══ Excerpted data ══

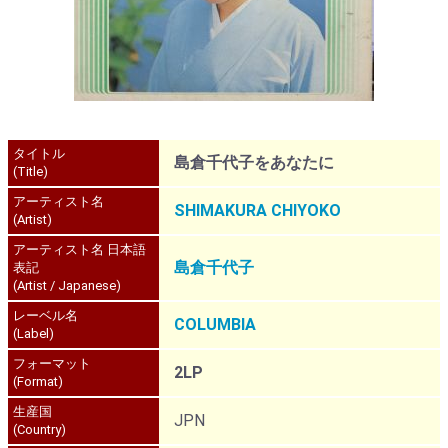
タイトル
島倉千代子をあなたに
(Title)
アーティスト名
SHIMAKURA CHIYOKO
(Artist)
アーティスト名 日本語
島倉千代子
表記
(Artist / Japanese)
レーベル名
COLUMBIA
(Label)
フォーマット
2LP
(Format)
生産国
JPN
(Country)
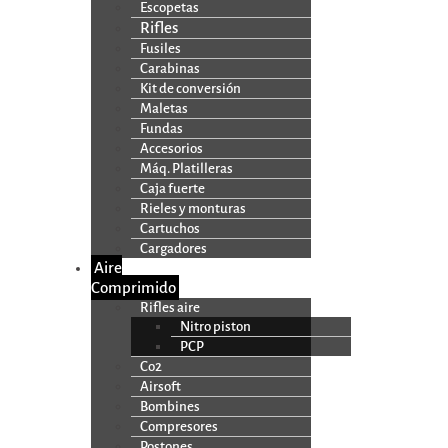
Escopetas
Rifles
Fusiles
Carabinas
Kit de conversión
Maletas
Fundas
Accesorios
Máq. Platilleras
Caja fuerte
Rieles y monturas
Cartuchos
Cargadores
Aire
Comprimido
Rifles aire
Nitro piston
PCP
Co2
Airsoft
Bombines
Compresores
Postones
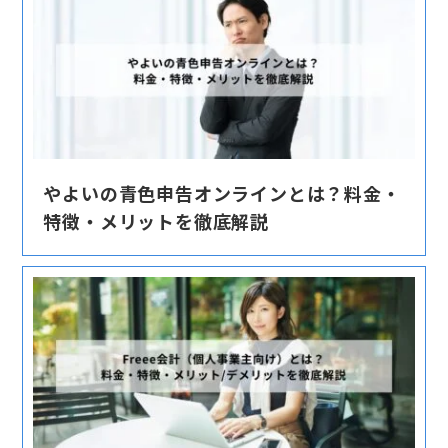
やよいの青色申告オンラインとは？料金・
特徴・メリットを徹底解説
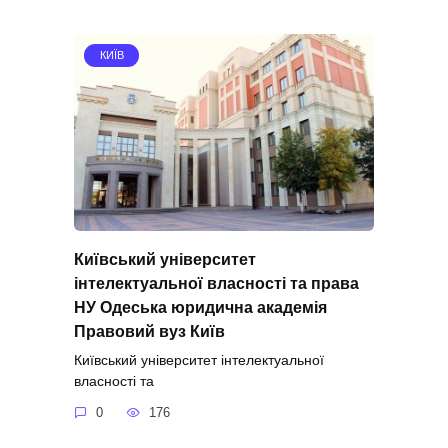
КИЇВ
Київський університет
інтелектуальної власності та права
НУ Одеська юридична академія
Правовий вуз Київ
Київський університет інтелектуальної
власності та
0
176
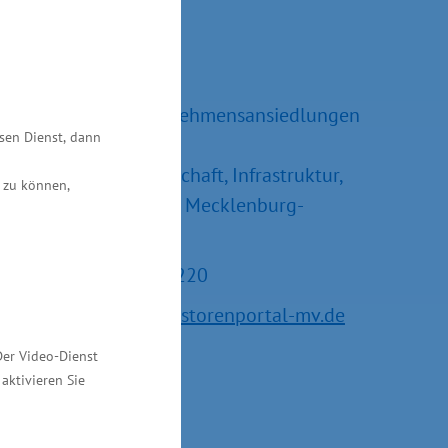
Kontakt
Ralf Sippel
Referatsleiter Unternehmensansiedlungen
esen Dienst, dann
und –erweiterungen
Ministerium für Wirtschaft, Infrastruktur,
 zu können,
Tourismus und Arbeit Mecklenburg-
Vorpommern
Tel.: +49 385 588-15220
E-Mail:
service@investorenportal-mv.de
Der Video-Dienst
aktivieren Sie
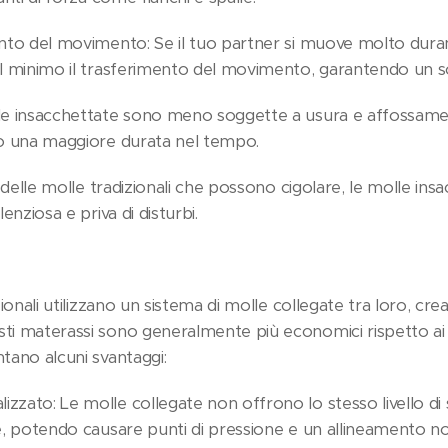
nto del movimento: Se il tuo partner si muove molto duran
l minimo il trasferimento del movimento, garantendo un s
le insacchettate sono meno soggette a usura e affossamen
do una maggiore durata nel tempo.
a delle molle tradizionali che possono cigolare, le molle in
enziosa e priva di disturbi.
ionali utilizzano un sistema di molle collegate tra loro, cre
ti materassi sono generalmente più economici rispetto ai
tano alcuni svantaggi:
zato: Le molle collegate non offrono lo stesso livello d
e, potendo causare punti di pressione e un allineamento n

═══

### Action item:
Your answer must be an exact copy of the records, without the pictures.

### Response area:
タイトル
島倉千代子をあなたに
(Title)
アーティスト名
SHIMAKURA CHIYOKO
(Artist)
アーティスト名 日本語
島倉千代子
表記
(Artist / Japanese)
レーベル名
COLUMBIA
(Label)
フォーマット
2LP
(Format)
生産国
JPN
(Country)
Escopetas
Rifles
Fusiles
Carabinas
Kit de conversión
Maletas
Fundas
Accesorios
Máq. Platilleras
Caja fuerte
Rieles y monturas
Cartuchos
Cargadores
Aire
Comprimido
Rifles aire
Nitro piston
PCP
Co2
Airsoft
Bombines
Compresores
Postones
やよいの青色申告オンラインとは？料金・
特徴・メリットを徹底解説
КИЇВ
Київський університет
інтелектуальної власності та права
НУ Одеська юридична академія
Правовий вуз Київ
Київський університет інтелектуальної
власності та
0
176
Kontakt
Ralf Sippel
Referatsleiter Unternehmensansiedlungen
esen Dienst, dann
und –erweiterungen
Ministerium für Wirtschaft, Infrastruktur,
 zu können,
Tourismus und Arbeit Mecklenburg-
Vorpommern
Tel.: +49 385 588-15220
E-Mail:
service@investorenportal-mv.de
Der Video-Dienst
aktivieren Sie
nto del movimento: Se il tuo partner si muove molto duran
l minimo il trasferimento del movimento, garantendo un s
le insacchettate sono meno soggette a usura e affossamen
do una maggiore durata nel tempo.
a delle molle tradizionali che possono cigolare, le molle in
enziosa e priva di disturbi.
ionali utilizzano un sistema di molle collegate tra loro, cre
ti materassi sono generalmente più economici rispetto ai
tano alcuni svantaggi:
zato: Le molle collegate non offrono lo stesso livello d
e, potendo causare punti di pressione e un allineamento n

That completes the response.